Depois de fritar na cadeira (numa cena tosquíssima, tanto pelo cenário quanto pelos efeitos sonoros da "corrente elétrica"), o moribundo recebe a visita do Diabo, numa cena que parece saída de algum filme do Zé do Caixão feito nos anos 70: não só porque o Diabo - ou Diaba - "aparece" graças àquele bizarro efeito de desliga a câmera-coloca o ator no lugar-liga a câmera, mas também porque a Rainha dos Infernos aparece vestida como se estivesse num baile de carnaval, e acompanhada de duas "ajudantes" em trajes parecidos!
Sabe-se lá por que cargas d'água, o Diabo... a Diaba (arre!) resolve adotar El Gato como "filho de Satã". E para ganhar o direito de ressuscitar como um ser indestrutível e imortal, ele deve viver uma vida de luxúria e drogas estuprando toda mulher e homem (?!?) que cruzar seu caminho. Sacou só a escolha que ele deve fazer? Ou vive eternamente, doidão e comendo todo mundo, ou continua morto pelo resto da eternidade. Decisão difícil, hein?
Como o título já anuncia, El Gato escolhe a primeira opção, e no momento seguinte aparece trajando roupas de dândi e usando heroína na casa de um traficante homossexual, que, por ironia, acaba se transformando na primeira vítima do redivivo psicopata. Ele mata o rapaz a facadas, transa com o cadáver (isso pode ser considerado tecnicamente um estupro ou é só necrofilia mesmo?), e depois crava o número "6-6-6" com o punhal nas costas da vítima - algo que ele deve repetir a cada crime para continuar mantendo seus poderes infernais.
A partir de então, EL VIOLADOR INFERNAL segue uma sequência repetitiva de estupro-morte, estupro-morte, estupro-morte, com o vilão conhecendo um montão de mulheres fúteis e fáceis, que conquista facilmente e que se tornam alvos fáceis para seus ataques, enquanto a polícia fica completamente desnorteada.
Parece até uma mistura do pornô da pesada "Forced Entry" (que também era uma sequência de estupros, porém muito mais realistas e chocantes) com o terror "Shocker - 100.000 Volts de Terror", de Wes Craven (que, entretanto, foi feito um ano DEPOIS, em 1989).
Partindo de um argumento do produtor Ulises Pérez Aguirre e de Cristóbal Martell, EL VIOLADOR INFERNAL foi, surpreendentemente, roteirizado por uma MULHER (!!!), Carmen Rojas, que devia estar numa TPM literalmente infernal quando escreveu esse negócio.
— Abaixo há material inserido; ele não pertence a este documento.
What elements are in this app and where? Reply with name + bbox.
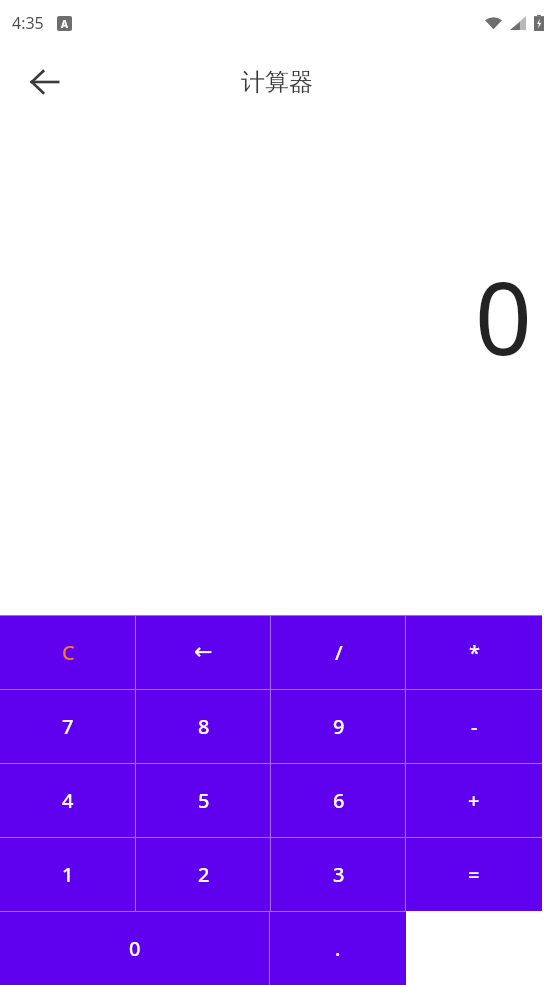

Afinal, 99% das personagens femininas do filme são completas vagabundas, mulheres interesseiras que resolvem dar para o vilão apenas porque acham que ele é milionário, saem com ele para um primeiro encontro e em cinco minutos já estão baixando as calcinhas. E o 1% restante apenas não aparece no filme tempo suficiente para demonstrar qualquer característica negativa, sendo logo atacada, estuprada e morta por El Gato.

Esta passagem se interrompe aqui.